With pictures removed, the data below should be returned exactly.

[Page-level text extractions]
· · · · ·

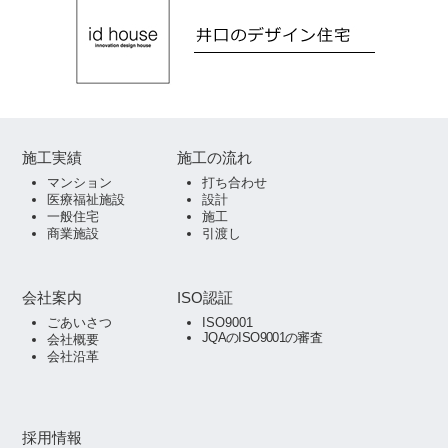
施工実績
施工の流れ
マンション
打ち合わせ
医療福祉施設
設計
一般住宅
施工
商業施設
引渡し
会社案内
ISO認証
ごあいさつ
ISO9001
JQAのISO9001の審査
会社概要
会社沿革
採用情報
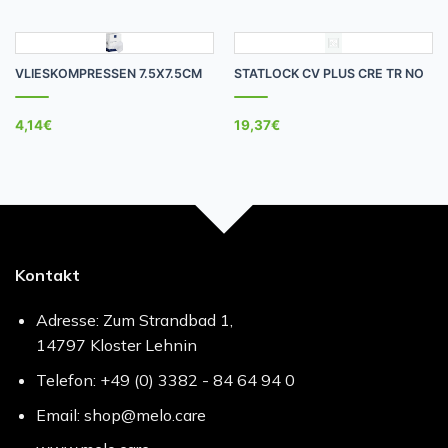
VLIESKOMPRESSEN 7.5X7.5CM
STATLOCK CV PLUS CRE TR NO
4,14
€
19,37
€
Kontakt
Adresse: Zum Strandbad 1,
14797 Kloster Lehnin
Telefon: +49 (0) 3382 - 84 64 94 0
Email: shop@melo.care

· · · · ·

**Solution for this task**:
施工実績
施工の流れ
マンション
打ち合わせ
医療福祉施設
設計
一般住宅
施工
商業施設
引渡し
会社案内
ISO認証
ごあいさつ
ISO9001
JQAのISO9001の審査
会社概要
会社沿革
採用情報
VLIESKOMPRESSEN 7.5X7.5CM
STATLOCK CV PLUS CRE TR NO
4,14
€
19,37
€
Kontakt
Adresse: Zum Strandbad 1,
14797 Kloster Lehnin
Telefon: +49 (0) 3382 - 84 64 94 0
Email: shop@melo.care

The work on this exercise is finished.